Controlled clinical models have become an important tool in development and regulatory approval of new therapeutics for allergic rhinitis. For example, Environmental Exposure Units (EEUs) have been used to study presentation of allergic rhinitis and to evaluate therapies in a controlled setting. The ability to elicit allergic rhinitis in a controlled setting provides an opportunity for observation of therapeutic effects in real time as well as a setting in which treatment effects can be precisely monitored. To date, EEUs have been used for Phase II and post-marketing drug development studies. Despite this, these current models do not fully capitalize on their potential to quantify the disease process or the degree to which test interventions modify that process.
Most EEUs suffer from a failure to mimic the normal environmental exposure of allergens that occurs in allergic rhinitis. Often, allergen levels are inconsistent or are delivered doses that may not be clinically relevant. This is likely a key factor in the inability of EEUs to generate reproducible results in clinical studies. This problem is so significant that often the same EEU is unable to duplicate results in similar or identical protocols. In addition, because of their large size (typically 50-150 patients/unit), most current EEUs are ill-suited for capturing objective endpoints with clinician involvement and direct patient observation.
In contrast to other EEUs, Ora has refined its controlled clinical model (Allergen BioCube, ABC) toward two specific goals: (1) to effectively, reproducibly elicit allergic rhinitis signs and symptoms in a well-defined patient population, and (2) to capture clinical effects of test therapies in a controlled manner using both objective and subjective measures in smaller patient populations.

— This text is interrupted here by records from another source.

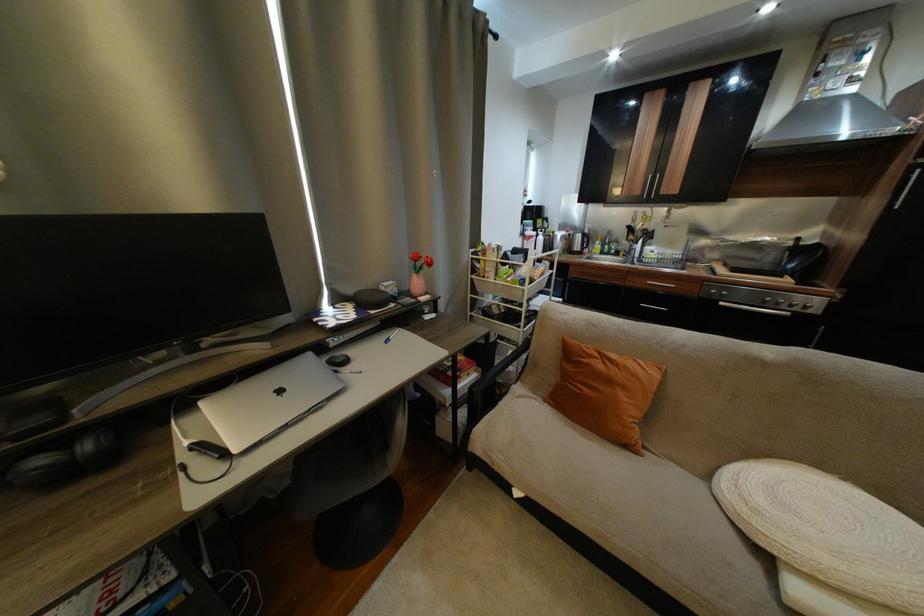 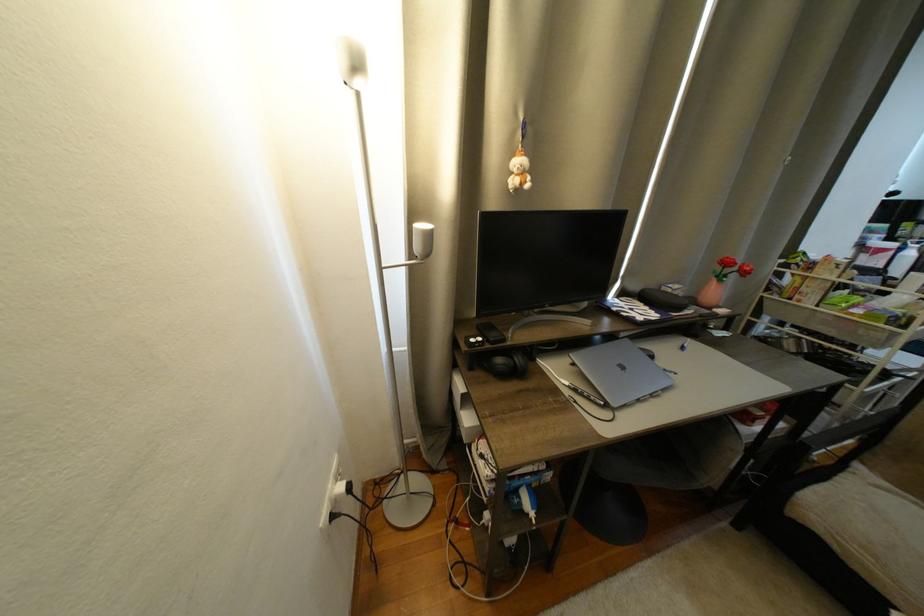 Find the pixel in the second image that matches (x=73, y=442) in the first image.

(517, 354) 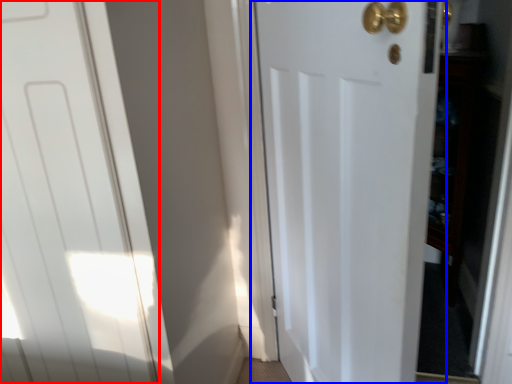 Question: Which point is further to the camera, door (highlighted by a red box) or door (highlighted by a blue box)?

Choices:
 (A) door
 (B) door

Answer: (A) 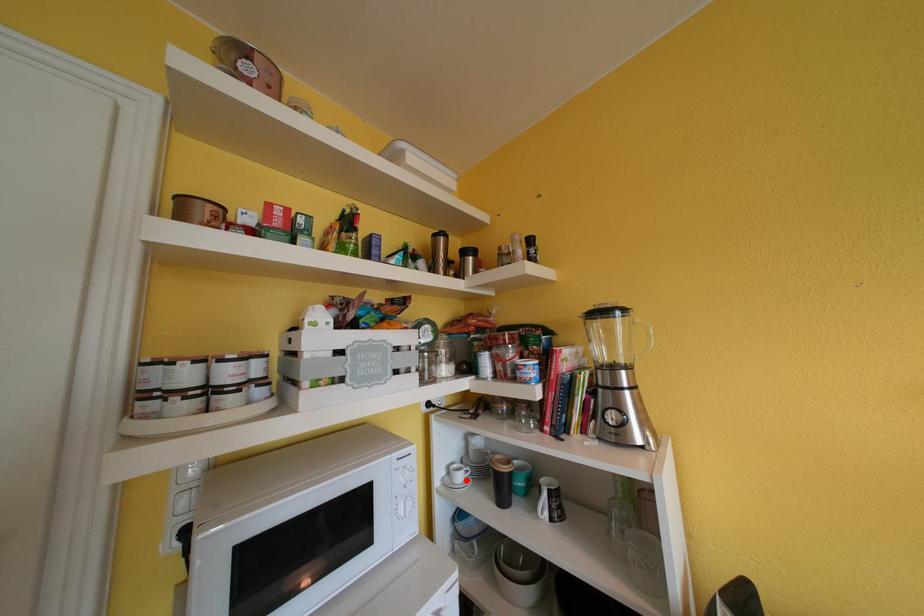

Our goal is to achieve consistent and reproducible results through the use of precision control of our allergen concentration and flow through the ABC, make objective measurements with the use of a dedicated clinician, and quantify clinical changes in a consistent and straight forward manner. We believe that exercising greater control and using clinically significant exposure parameters allows us to more reliably and efficiently show therapeutic drug effects with low standard deviations in data and within a smaller patient population. As part of our second goal, we have developed a proprietary objective scale, the Nasal Inflammation Scale (NIS), to ensure accuracy and reproducibility of assessments.
In this study, we established that our strategy to use precision control and quality together with clinician-informed quantitative measurements produce excellent therapeutic intervention results. Using an intranasal corticosteroids with well-defined efficacy, Flonase®, and controlled priming and test exposures to ragweed within the Ora ABC, we were able to show a significant decrease in instantaneous TNSS scores between the treatment and placebo groups.